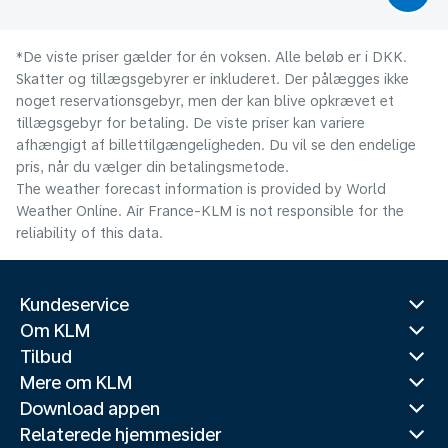
*De viste priser gælder for én voksen. Alle beløb er i DKK.
Skatter og tillægsgebyrer er inkluderet. Der pålægges ikke
noget reservationsgebyr, men der kan blive opkrævet et
tillægsgebyr for betaling. De viste priser kan variere
afhængigt af billettilgængeligheden. Du vil se den endelige
pris, når du vælger din betalingsmetode.
The weather forecast information is provided by World
Weather Online. Air France-KLM is not responsible for the
reliability of this data.
Kundeservice
Om KLM
Tilbud
Mere om KLM
Download appen
Relaterede hjemmesider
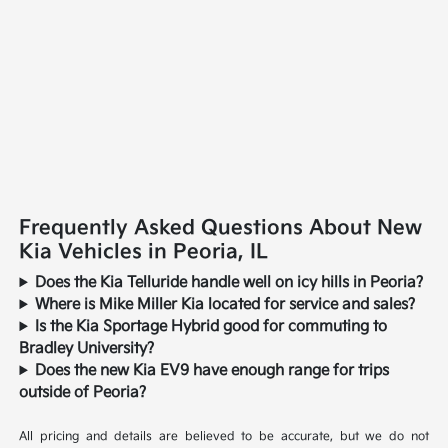
Frequently Asked Questions About New
Kia Vehicles in Peoria, IL
Does the Kia Telluride handle well on icy hills in Peoria?
Where is Mike Miller Kia located for service and sales?
Is the Kia Sportage Hybrid good for commuting to
Bradley University?
Does the new Kia EV9 have enough range for trips
outside of Peoria?
All pricing and details are believed to be accurate, but we do not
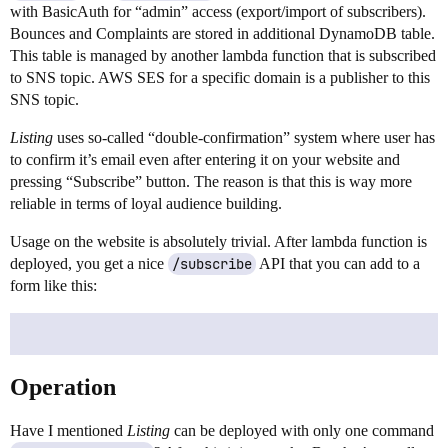
with BasicAuth for “admin” access (export/import of subscribers).
Bounces and Complaints are stored in additional DynamoDB table.
This table is managed by another lambda function that is subscribed
to SNS topic. AWS SES for a specific domain is a publisher to this
SNS topic.
Listing
uses so-called “double-confirmation” system where user has
to confirm it’s email even after entering it on your website and
pressing “Subscribe” button. The reason is that this is way more
reliable in terms of loyal audience building.
Usage on the website is absolutely trivial. After lambda function is
deployed, you get a nice
/subscribe
API that you can add to a
form like this:
Operation
Have I mentioned
Listing
can be deployed with only one command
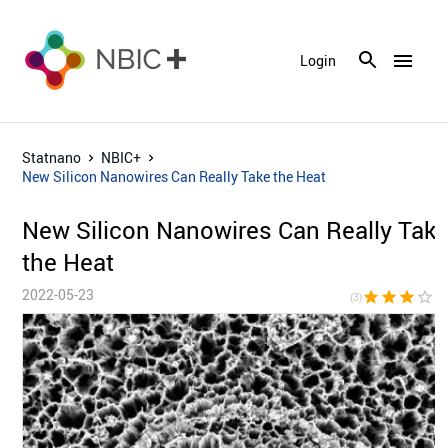
menu
Login
Statnano
NBIC+
New Silicon Nanowires Can Really Take the Heat
New Silicon Nanowires Can Really Tak
the Heat
2022-05-23
star
star
star
star_border
star_bor
(3)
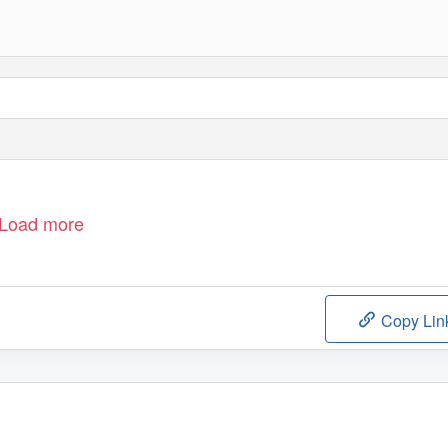
Load more
Copy Lin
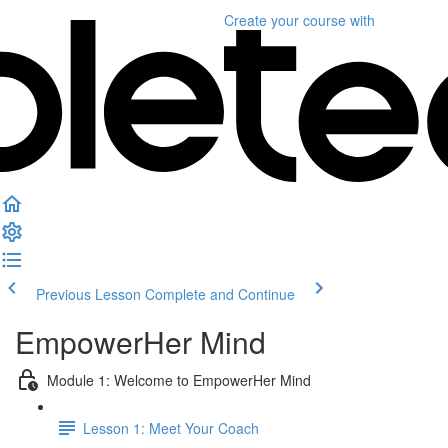
Create your course
with
Previous Lesson
Complete and Continue
EmpowerHer Mind
Module 1: Welcome to EmpowerHer Mind
Lesson 1: Meet Your Coach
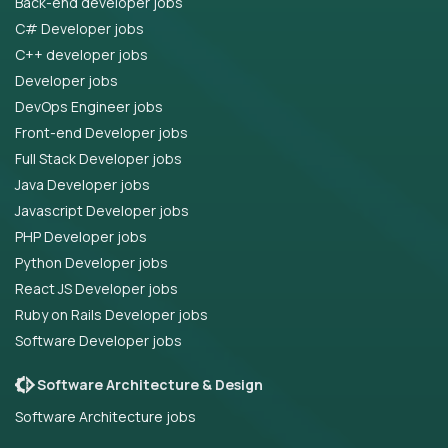
Back-end developer jobs
C# Developer jobs
C++ developer jobs
Developer jobs
DevOps Engineer jobs
Front-end Developer jobs
Full Stack Developer jobs
Java Developer jobs
Javascript Developer jobs
PHP Developer jobs
Python Developer jobs
React JS Developer jobs
Ruby on Rails Developer jobs
Software Developer jobs
Software Architecture & Design
Software Architecture jobs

About this exercise – All lines from the one holding "Previous Lesson" through the last line of the material above should be set down exactly, and the pictures should be left out.

Task solution –
Previous Lesson
Complete and Continue
EmpowerHer Mind
Module 1: Welcome to EmpowerHer Mind
Lesson 1: Meet Your Coach
Back-end developer jobs
C# Developer jobs
C++ developer jobs
Developer jobs
DevOps Engineer jobs
Front-end Developer jobs
Full Stack Developer jobs
Java Developer jobs
Javascript Developer jobs
PHP Developer jobs
Python Developer jobs
React JS Developer jobs
Ruby on Rails Developer jobs
Software Developer jobs
Software Architecture & Design
Software Architecture jobs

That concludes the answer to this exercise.